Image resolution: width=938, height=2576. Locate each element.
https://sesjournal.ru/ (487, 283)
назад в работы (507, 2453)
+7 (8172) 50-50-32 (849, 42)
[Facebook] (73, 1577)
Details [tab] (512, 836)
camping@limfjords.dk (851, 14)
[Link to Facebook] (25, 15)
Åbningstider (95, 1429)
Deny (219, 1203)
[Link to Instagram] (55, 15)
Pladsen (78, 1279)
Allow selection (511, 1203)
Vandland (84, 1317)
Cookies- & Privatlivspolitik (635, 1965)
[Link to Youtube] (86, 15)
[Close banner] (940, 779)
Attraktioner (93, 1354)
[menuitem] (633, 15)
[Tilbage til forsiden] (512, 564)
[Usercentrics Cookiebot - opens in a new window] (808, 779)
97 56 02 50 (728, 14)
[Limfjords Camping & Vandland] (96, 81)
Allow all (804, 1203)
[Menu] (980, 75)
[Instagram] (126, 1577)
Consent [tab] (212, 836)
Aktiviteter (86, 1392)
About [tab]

────────────────────────────────────────

● What you need to do
Nothing may be omitted. Restate all of the entries exactly.

● Exercise solution
Image resolution: width=938, height=2576. Locate each element.
https://sesjournal.ru/ (487, 283)
назад в работы (507, 2453)
+7 (8172) 50-50-32 (849, 42)
[Facebook] (73, 1577)
Details [tab] (512, 836)
camping@limfjords.dk (851, 14)
[Link to Facebook] (25, 15)
Åbningstider (95, 1429)
Deny (219, 1203)
[Link to Instagram] (55, 15)
Pladsen (78, 1279)
Allow selection (511, 1203)
Vandland (84, 1317)
Cookies- & Privatlivspolitik (635, 1965)
[Link to Youtube] (86, 15)
[Close banner] (940, 779)
Attraktioner (93, 1354)
[menuitem] (633, 15)
[Tilbage til forsiden] (512, 564)
[Usercentrics Cookiebot - opens in a new window] (808, 779)
97 56 02 50 (728, 14)
[Limfjords Camping & Vandland] (96, 81)
Allow all (804, 1203)
[Menu] (980, 75)
[Instagram] (126, 1577)
Consent [tab] (212, 836)
Aktiviteter (86, 1392)
About [tab]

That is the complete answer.